In Michigan the big U.S. automakers might have learned a thing or two about survival if they'd been watching their compact yet powerful neighbor, Meijer, Inc. They would have learned something, for example, about always keeping their eye on the customer -- on the competition, too, but letting the customer be their true guide. They might have also learned not to be afraid to innovate -- even if it means sometimes making mistakes -- to score bigger, longer-term hits.

For sure, another U.S. giant, based in Bentonville, Ark., has already learned plenty from Meijer and its pioneering of the one-stop-shopping concept. And Meijer has returned the compliment, taking cues from its most formidable competitor and fellow supercenter expert Wal-Mart -- especially with the latter intensifying its presence in Meijer's backyard.

Still, for this Grand Rapids, Mich.-based chain, the most important teacher of all is the local customer. It's been that way since, under Hendrik Meijer, the family first joined the grocery game in 1934, but a lot about retailing has changed since then, and Meijer has had to change, too.

If its 63,000 team members are following the lead of grocery legend and lifelong student Fred Meijer, then Meijer's customers ideally will see not a chain of 176 classic supercenters run by a regional powerhouse in five Midwestern states, but rather "My Meijer," a store attuned to their needs and their community.

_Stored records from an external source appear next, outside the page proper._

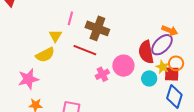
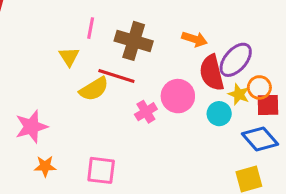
orange arrow: (170, 30) -> (195, 39), moved
yellow semicircle: (45, 55) -> (94, 89), moved
red square: (172, 74) -> (268, 105), moved
blue diamond: (174, 96) -> (260, 139), turned -55

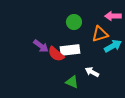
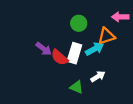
cyan arrow: (113, 46) -> (95, 49), moved
white rectangle: (70, 50) -> (74, 53), turned -66
white arrow: (92, 72) -> (98, 76), turned 120

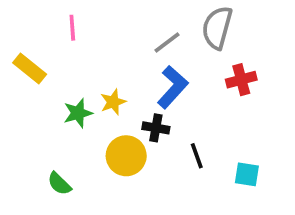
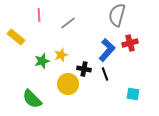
gray line: (167, 43) -> (68, 23), moved
blue L-shape: (173, 87) -> (107, 50), moved
black line: (197, 156) -> (105, 74), moved
green semicircle: (59, 184) -> (32, 99), size x1.5

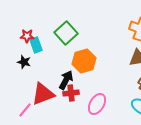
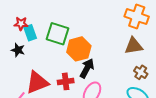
green square: (66, 33) -> (58, 34), moved, turned -30
black arrow: (66, 80) -> (87, 68), moved

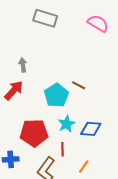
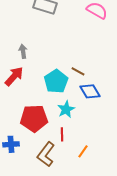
blue diamond: (91, 129) -> (90, 91), moved, turned 55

By most measures not a small company, Meijer still moves like the most entrepreneurial of small companies, thanks to leadership and vision on the part of the Meijers, innovation on the part of its management team, and commitment to execution exhibited down through the ranks. It's a modern-day version of the quintessential family-owned grocer, writ large on the supercenter canvas and supported by many of the latest technological tools, but still driven by traditional maxims of integrity, thrift, and deep knowledge of and empathy for the needs of shoppers.

Meijer caps it off with the willingness, demonstrated in word and deed from the top of the organization on down, to roll up its sleeves and get things done.

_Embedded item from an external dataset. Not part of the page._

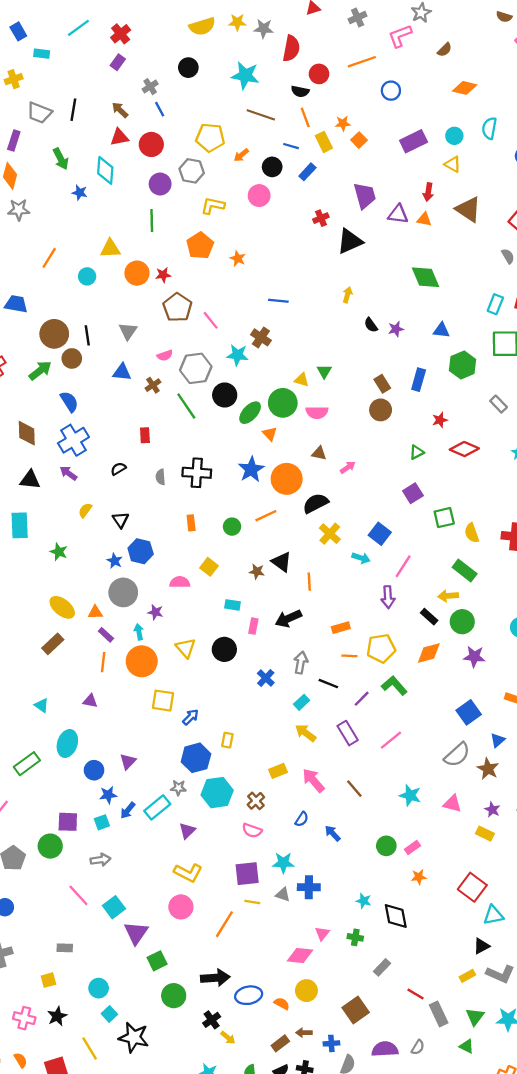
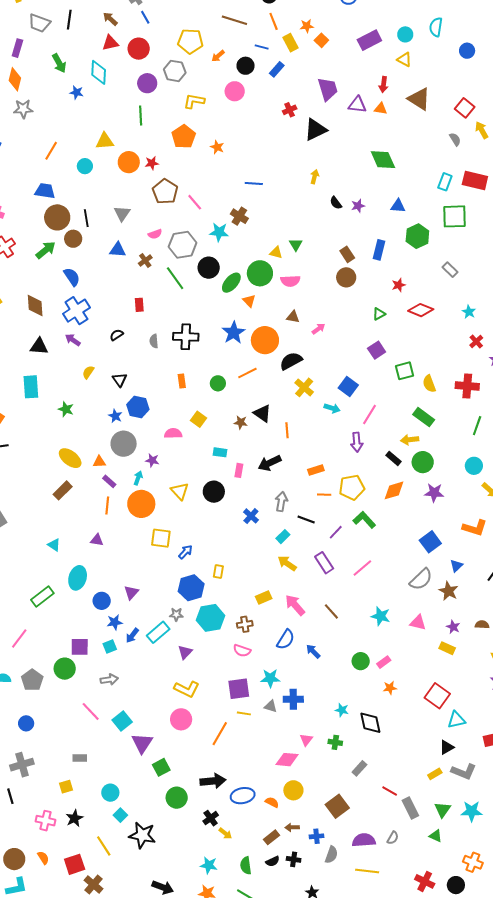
blue trapezoid: (16, 304) -> (45, 191), moved
cyan arrow: (139, 632) -> (138, 478), turned 32
brown cross: (256, 801) -> (245, 624), turned 35
blue semicircle: (302, 819) -> (286, 640), size x1.5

"If you run your own business, whether it is one this size, or any size, the fun is being able to make your own decisions, right or wrong," says Fred Meijer, ex-bagger and currently chairman emeritus. "And sometimes they are right and sometimes they are wrong, but they are yours to make. They are not going to be dictated by some corporate headquarters answering to Wall Street."

In a brutal regional market overrun with stores from big, public chain retailers of many stripes, some observers consider Meijer's private status a distinct advantage. But Fred Meijer has another word for it.

"I would say it is a joy."

The fun started back in 1934, when Hendrik Meijer, a barber in Greenville, Mich., converted space in a building he owned to a grocery. Hendrik was the first to demonstrate the Meijer knack for knowing how to please customers, and Fred learned at his father's knee the longer-term value of consistently pleasing shoppers, even when it means losing money in the short run.

In the long run Meijer isn't about losing money. With the reins in the hands of Fred's sons Hank and Doug, the retailer is profitable and growing its sales and market share, according to its top executives. Forbes lists it as the nation's 10th-largest private company, with estimated revenues of $13.2 billion in 2005, up 5.6 percent from the year before. TDLinx, a sister company to Progressive Grocer that collects and maintains store information across all channels, puts Meijer's grocery-equivalent revenue alone at roughly $6.7 billion for the year. The chain has reportedly set forth of goal of having a portfolio of 400 signature supercenters by 2020. (As a private concern, the chain elected not to reveal in this article the hard numbers of its performance.)

Meijer's current standing as a retail force in the Midwest hasn't come without a lot of hard work, nor has it come without a price. Under intense competitive pressure over the past several years, Meijer has been evaluating every aspect of its operations to stay on target regarding prices and margins. Around 2002 Meijer realized it had to get its house in order if it were to continue to stay vital in the Midwest in the face of encroaching competition from Wal-Mart, Kroger, and other, more specialized rivals. Consequently it instituted a tough companywide assault on operating costs, and revamped its merchandising processes and supply chain ops from top to bottom.

As it has started to see the benefits of these efforts, in terms of sustainable SG&A controls, Meijer has also had to be more vigilant than ever in protecting its reputation as consumer-centric, a leader both in low prices and quality merchandise -- a balancing act it continues to try to perfect.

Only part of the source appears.